GO WITH THE FLOW: ADAPTIVE CONTROL FOR NEURAL ODES

Abstract

Despite their elegant formulation and lightweight memory cost, neural ordinary differential equations (NODEs) suffer from known representational limitations. In particular, the single flow learned by NODEs cannot express all homeomorphisms from a given data space to itself, and their static weight parameterization restricts the type of functions they can learn compared to discrete architectures with layer-dependent weights. Here, we describe a new module called neurallycontrolled ODE (N-CODE) designed to improve the expressivity of NODEs. The parameters of N-CODE modules are dynamic variables governed by a trainable map from initial or current activation state, resulting in forms of open-loop and closed-loop control, respectively. A single module is sufficient for learning a distribution on non-autonomous flows that adaptively drive neural representations. We provide theoretical and empirical evidence that N-CODE circumvents limitations of previous NODEs models and show how increased model expressivity manifests in several supervised and unsupervised learning problems. These favorable empirical results indicate the potential of using data-and activity-dependent plasticity in neural networks across numerous domains.

1. INTRODUCTION

The interpretation of artificial neural networks as continuous-time dynamical systems has led to both theoretical and practical advances in representation learning.
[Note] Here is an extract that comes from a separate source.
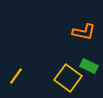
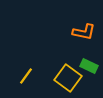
yellow line: moved 10 px right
According to this interpretation, the separate layers of a deep neural network are understood to be a discretization of a continuous-time operator so that, in effect, the net is infinitely deep. One important class of continuous-time models, neural ordinary differential equations (NODEs) (Chen et al., 2018) , have found natural applications in generative variational inference (Grathwohl et al., 2019) and physical modeling (Köhler et al., 2019; Ruthotto et al., 2020) because of their ability to take advantage of black-box differential equation solvers and correspondence to dynamical systems in nature. Nevertheless, NODEs suffer from known representational limitations, which researchers have tried to alleviate either by lifting the NODE activation space to higher dimensions or by allowing the transition operator to change in time, making the system non-autonomous (Dupont et al., 2019) . For example, Zhang et al. (2020) showed that NODEs can arbitrarily approximate maps from R d to R if NODE dynamics operate with an additional time dimension in R d+1 and the system is affixed with an additional linear layer. The same authors showed that NODEs could approximate homeomorphisms from R d to itself if the dynamics were lifted to R 2d . Yet, the set of homeomorphisms from R d to itself is in fact quite a conservative function space from the perspective of representation learning, since these mappings preserve topological invariants of the data space, preventing them from "disentangling" data classes like those of the annulus data in Fig. 1 (lower left panel). In general, much remains to be understood about the continuous-time framework and its expressive capabilities.